The death of Matthew Perry has not surprisingly spurred waves of interest regarding the sitcom – which reached new generations of fans via streaming – and prompted his former co-stars to express their devastation over his sudden loss. “We were more than just cast mates,” the five said in a statement. “We are a family.”

That sense of kinship and camaraderie was evident long ago, beginning with the decision to bargain with the network, NBC, and studio, Warner Bros. Television (like CNN, a unit of Warner Bros. Discovery), as a group. The united front was not only emulated by other programs in the years ahead, among them “The Big Bang Theory,” but offered a beacon of solidarity among performers, which seems particularly timely as actors and writers held together during their prolonged strikes.

Relative unknowns when the show made its debut in 1994, the “Friends” cast members were reportedly earning less than $25,000 an episode – hardly chopped liver, but not never-work-again money – when the series premiered.

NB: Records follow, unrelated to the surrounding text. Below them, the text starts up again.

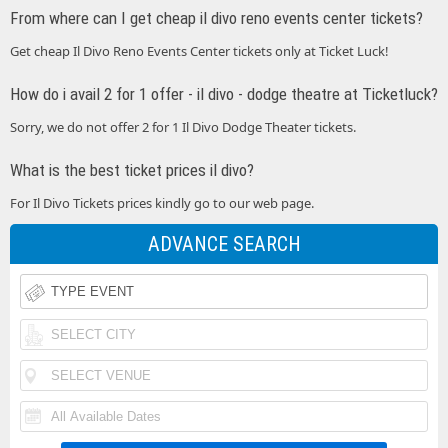
From where can I get cheap il divo reno events center tickets?
Get cheap Il Divo Reno Events Center tickets only at Ticket Luck!
How do i avail 2 for 1 offer - il divo - dodge theatre at Ticketluck?
Sorry, we do not offer 2 for 1 Il Divo Dodge Theater tickets.
What is the best ticket prices il divo?
For Il Divo Tickets prices kindly go to our web page.
ADVANCE SEARCH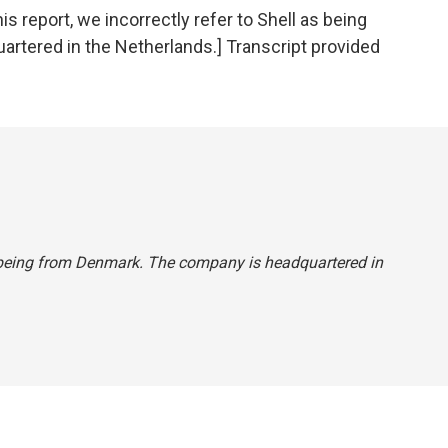
eport, we incorrectly refer to Shell as being
tered in the Netherlands.] Transcript provided
 as being from Denmark. The company is headquartered in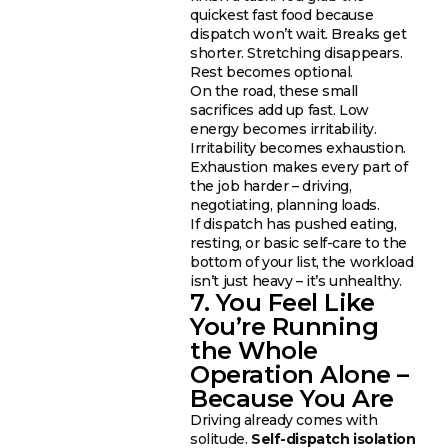
quickest fast food because
dispatch won’t wait. Breaks get
shorter. Stretching disappears.
Rest becomes optional.
On the road, these small
sacrifices add up fast. Low
energy becomes irritability.
Irritability becomes exhaustion.
Exhaustion makes every part of
the job harder – driving,
negotiating, planning loads.
If dispatch has pushed eating,
resting, or basic self-care to the
bottom of your list, the workload
isn’t just heavy – it’s unhealthy.
7. You Feel Like
You’re Running
the Whole
Operation Alone –
Because You Are
Driving already comes with
solitude.
Self-dispatch isolation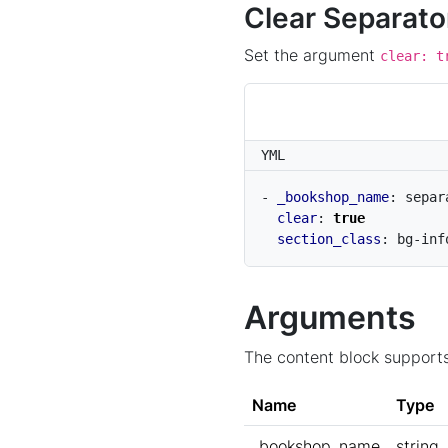
Clear Separato
Set the argument
clear: t
YML
- 
_bookshop_name
:
separ
clear
:
true
section_class
:
bg-inf
Arguments
The content block supports
Name
Type
_bookshop_name
string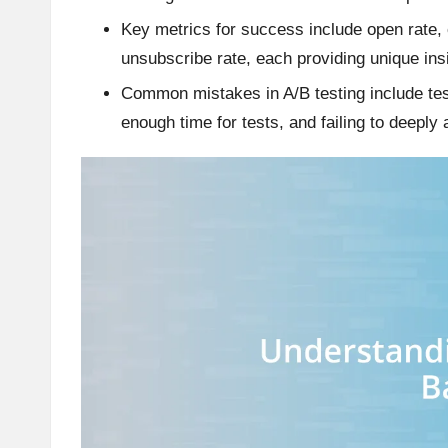
Key metrics for success include open rate, 
unsubscribe rate, each providing unique ins
Common mistakes in A/B testing include test
enough time for tests, and failing to deeply 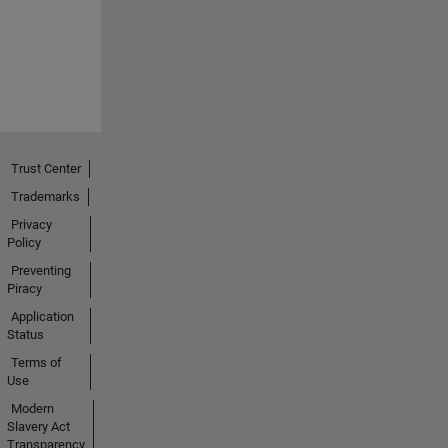
Trust Center
Trademarks
Privacy
Policy
Preventing
Piracy
Application
Status
Terms of
Use
Modern
Slavery Act
Transparency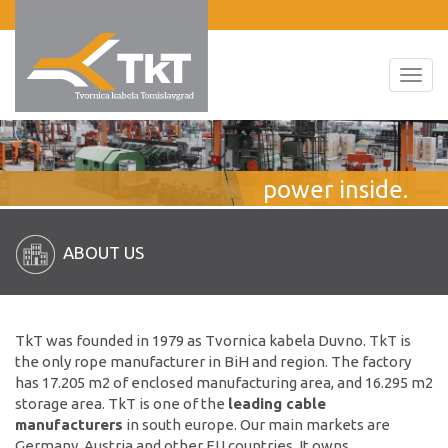
Toggl
navig
power inside.
ABOUT US
TkT was founded in 1979 as Tvornica kabela Duvno. TkT is
the only rope manufacturer in BiH and region. The factory
has 17.205 m2 of enclosed manufacturing area, and 16.295 m2
storage area. TkT is one of the
leading cable
manufacturers
in south europe. Our main markets are
Germany, Austria and other EU countries. It owns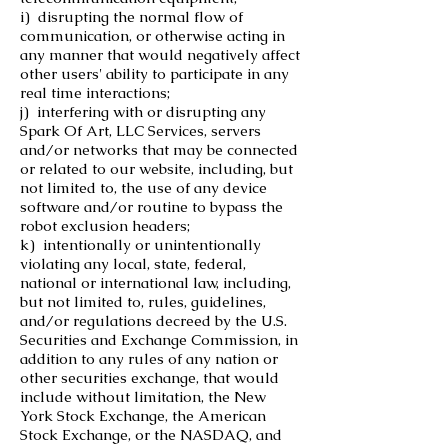
i) disrupting the normal flow of
communication, or otherwise acting in
any manner that would negatively affect
other users' ability to participate in any
real time interactions;
j) interfering with or disrupting any
Spark Of Art, LLC Services, servers
and/or networks that may be connected
or related to our website, including, but
not limited to, the use of any device
software and/or routine to bypass the
robot exclusion headers;
k) intentionally or unintentionally
violating any local, state, federal,
national or international law, including,
but not limited to, rules, guidelines,
and/or regulations decreed by the U.S.
Securities and Exchange Commission, in
addition to any rules of any nation or
other securities exchange, that would
include without limitation, the New
York Stock Exchange, the American
Stock Exchange, or the NASDAQ, and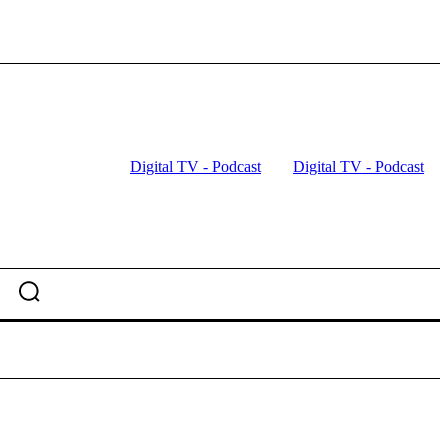
Digital TV - Podcast
Digital TV - Podcast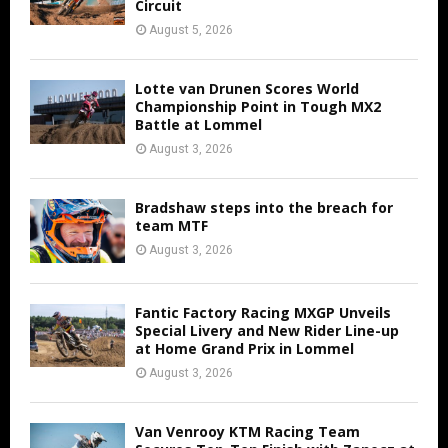
Circuit
August 5, 2026
Lotte van Drunen Scores World
Championship Point in Tough MX2
Battle at Lommel
August 3, 2026
Bradshaw steps into the breach for
team MTF
August 3, 2026
Fantic Factory Racing MXGP Unveils
Special Livery and New Rider Line-up
at Home Grand Prix in Lommel
August 3, 2026
Van Venrooy KTM Racing Team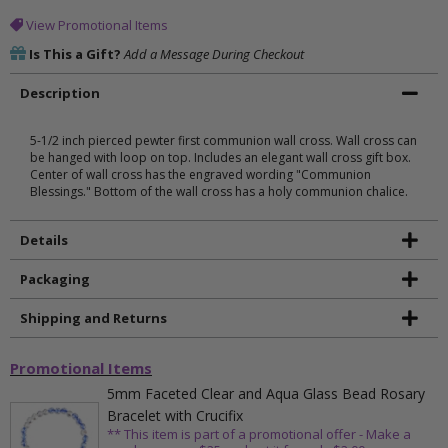
View Promotional Items
Is This a Gift?
Add a Message During Checkout
Description
5-1/2 inch pierced pewter first communion wall cross. Wall cross can
be hanged with loop on top. Includes an elegant wall cross gift box.
Center of wall cross has the engraved wording "Communion
Blessings." Bottom of the wall cross has a holy communion chalice.
Details
Packaging
Shipping and Returns
Promotional Items
5mm Faceted Clear and Aqua Glass Bead Rosary
Bracelet with Crucifix
** This item is part of a promotional offer - Make a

In the third season, once the show had emerged as a staple of NBC’s “Must-See TV” lineup, they banded together to negotiate, securing a significant raise. By season seven, when the network was long past its option period on their services and they became free agents, their salaries ballooned to $750,000 each – times 24 episodes – and a cool $1 million for the final two seasons, though the order for Season 10 was reduced to 18.

As Business Insider noted in a piece looking back at those conditions, the “Friends” sextet benefited from good timing and fortune. Part of that had to do with NBC’s development missteps in the late ‘90s and early ‘00s, failing to create worthy heirs to “Friends” or “Frasier,” which made the network even more desperate to hang onto them.

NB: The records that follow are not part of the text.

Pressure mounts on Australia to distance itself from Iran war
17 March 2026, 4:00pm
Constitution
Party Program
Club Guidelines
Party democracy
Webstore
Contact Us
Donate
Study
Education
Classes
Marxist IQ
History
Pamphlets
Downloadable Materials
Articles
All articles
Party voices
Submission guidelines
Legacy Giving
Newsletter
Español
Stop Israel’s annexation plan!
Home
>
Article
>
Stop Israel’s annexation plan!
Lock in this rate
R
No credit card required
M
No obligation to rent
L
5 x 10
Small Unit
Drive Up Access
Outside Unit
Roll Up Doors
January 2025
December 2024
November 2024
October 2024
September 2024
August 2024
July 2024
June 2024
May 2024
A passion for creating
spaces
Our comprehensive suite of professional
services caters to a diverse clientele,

Initially, the collective strategy meant the two highest-profile stars, David Schwimmer and Jennifer Aniston, had to take a pay cut to get in line with Perry, Courteney Cox, Matt LeBlanc and Lisa Kudrow. Yet over time, the approach proved extremely effective, illustrating talent could exercise strength in numbers and overcome the divide-and-conquer tactics that networks and studios might otherwise employ.

The eight-figure annual paydays provoked debate about whether the actors could possibly be worth that much, which is understandable, especially if one overlooks how vital the show was to NBC and how lucrative it was for Warner Bros.

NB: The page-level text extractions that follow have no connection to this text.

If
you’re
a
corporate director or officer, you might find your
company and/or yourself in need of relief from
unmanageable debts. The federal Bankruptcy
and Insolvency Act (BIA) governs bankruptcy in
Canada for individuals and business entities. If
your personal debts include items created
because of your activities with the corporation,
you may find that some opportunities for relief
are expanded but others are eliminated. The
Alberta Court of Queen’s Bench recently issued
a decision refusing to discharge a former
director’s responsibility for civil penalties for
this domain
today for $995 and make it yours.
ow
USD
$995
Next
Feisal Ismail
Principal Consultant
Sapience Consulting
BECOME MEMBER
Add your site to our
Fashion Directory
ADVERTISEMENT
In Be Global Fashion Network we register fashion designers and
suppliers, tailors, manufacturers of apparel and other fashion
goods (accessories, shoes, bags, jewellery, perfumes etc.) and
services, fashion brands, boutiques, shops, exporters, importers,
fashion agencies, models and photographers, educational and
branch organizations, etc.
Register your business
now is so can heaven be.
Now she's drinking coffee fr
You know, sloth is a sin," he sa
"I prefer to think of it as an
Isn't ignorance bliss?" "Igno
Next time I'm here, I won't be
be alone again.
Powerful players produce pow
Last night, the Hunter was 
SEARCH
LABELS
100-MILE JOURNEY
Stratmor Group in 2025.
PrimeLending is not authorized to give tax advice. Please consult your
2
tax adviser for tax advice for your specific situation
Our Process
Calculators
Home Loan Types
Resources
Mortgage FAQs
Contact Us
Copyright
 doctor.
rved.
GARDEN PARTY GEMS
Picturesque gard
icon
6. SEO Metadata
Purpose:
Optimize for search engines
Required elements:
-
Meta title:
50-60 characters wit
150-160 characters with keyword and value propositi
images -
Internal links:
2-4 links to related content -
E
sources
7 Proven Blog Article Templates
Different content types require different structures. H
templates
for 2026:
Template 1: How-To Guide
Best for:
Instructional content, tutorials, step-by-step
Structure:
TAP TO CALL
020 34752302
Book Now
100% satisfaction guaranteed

In a 2015 interview with the Huffington Post, LeBlanc called the question of whether they deserved those salaries “strange” and “irrelevant.”

“We were in a position to get it,” he said. “If you’re in a position in any job, no matter what the job is … to get a raise and you don’t get it, you’re stupid. You know what I mean? We were in a position, and we were able to pull it off. ‘Worth it’ has nothing to do with it.”

Indeed, the history of Hollywood has been that failure is an orphan, and when it comes to success, the sky’s the limit.

Financially speaking, the “Friends” cast soared into the clouds and then some. And almost two decades later, one of the defining aspects of the show remains, to put it in “Friends” speak, The One Where Everyone Totally Stuck Together.